As this recent Bloomberg article reminds us, investing in emerging “Black Sheep” markets offers a myriad of challenges:
“…Pakistan investors stormed out of the Karachi Stock Exchange, smashed windows and cursed regulators after the benchmark index fell for a 15th day, the worst losing streak in at least 18 years.
…Police surrounded the exchange after hundreds of investors stoned the building and shouted anti-government slogans. Securities and Exchange Commission of Pakistan, which imposed and then removed a 1 percent daily limit on price declines this week, had attempted to halt a slide that wiped out $30 billion of market value in three months, threatening to undo a 14-fold rally since 2001.
“There has been some level of mismanagement by the authorities,” said Habib-ur-Rehman, who manages the equivalent of 6.5 billion rupees in Pakistani stocks and bonds at Atlas Asset Management Ltd. in Karachi. “This may be due to their misperception that they can prevent the market from falling. Investors have to learn to bear losses as they do gains.”
The benchmark Karachi Stock Exchange 100 Index dropped 278.96, or 2.7 percent, to 10,212.92. The index plunged 35 percent from the record of 15,676.34 on April 18. Losses have been even steeper in China and Vietnam, where stock indexes fell more than 48 percent in 2008, yet no violence ensued there.
Mobius Saw Risks
Pakistan stocks reached an all-time high two months after parties opposed to President Pervez Musharraf prevailed in a parliamentary vote and said they would try to form a coalition government. The election heightened the risks for investors, Templeton Asset Management Ltd.’s Mark Mobius said in February.

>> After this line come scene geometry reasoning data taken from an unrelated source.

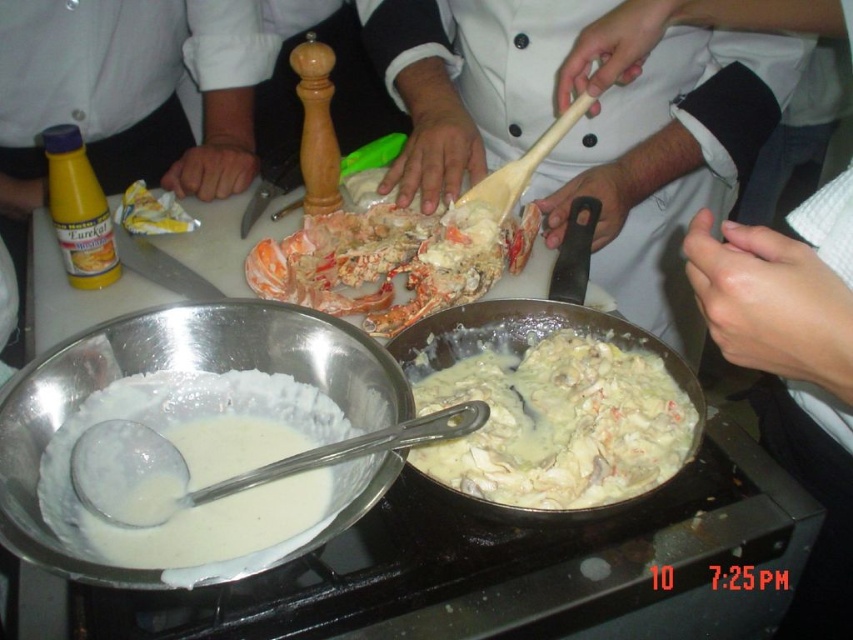 Who is lower down, white creamy sauce at center or white creamy liquid at center?

white creamy liquid at center

The width and height of the screenshot is (853, 640). Identify the location of white creamy sauce at center. (560, 422).

Image resolution: width=853 pixels, height=640 pixels. Find the location of `white creamy sauce at center`. white creamy sauce at center is located at coordinates (560, 422).

Between point (573, 180) and point (347, 259), which one is positioned behind?

The point (573, 180) is behind.

Is point (532, 88) more distant than point (483, 225)?

Yes.

Does point (434, 104) come closer to viewer compared to point (368, 323)?

No.

Image resolution: width=853 pixels, height=640 pixels. In order to click on white glossy lobster at center in this screenshot , I will do `click(668, 163)`.

Does white creamy sauce at center appear under orange shell lobster at center?

Yes.

Is point (665, 392) positioned before point (372, 328)?

Yes, it is.

Is point (672, 429) closer to camera compared to point (306, 282)?

Yes, it is.

Find the location of a particular element. white creamy sauce at center is located at coordinates (560, 422).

Regulators this week eased the curbs on trading after volumes fell to the lowest in a decade. The restrictions, including a ban on short selling, were lifted with effect from July 14 by the securities commission after the exchange announced a 50 billion rupee fund to buy stocks.
…The Karachi Index plunged this year on concern the ruling government coalition would collapse because of disputes between Asif Ali Zardari, co-chairman of the Pakistan Peoples Party, the biggest group in the ruling coalition, and former Prime Minister Nawaz Sharif. The leaders have failed to resolve differences over how to reinstate judges dismissed by Musharraf and whether the former army chief should be removed and stand trial.Foreign investors slashed spending on Pakistani stocks to $62.2 million in the 11 months ended May 31, from $1.76 billion a year earlier, according to data compiled by the central bank.
Investors broke windows today in Karachi, threw plant holders in the parking lot of the building, burned shareholder statements and at least one protester was injured, prompting intervention by police and the paramilitary. Investors also protested outside the Lahore and Islamabad stock exchanges, Geo Television reported.
“We demand that all stock prices be frozen at current levels,” said Kauser Javed, who heads the Small Investors Association. “People have sold their assets in the last 15 days to meet payments and if things continue this way, you will start hearing of suicides. The regulators always favor big brokers and investors.”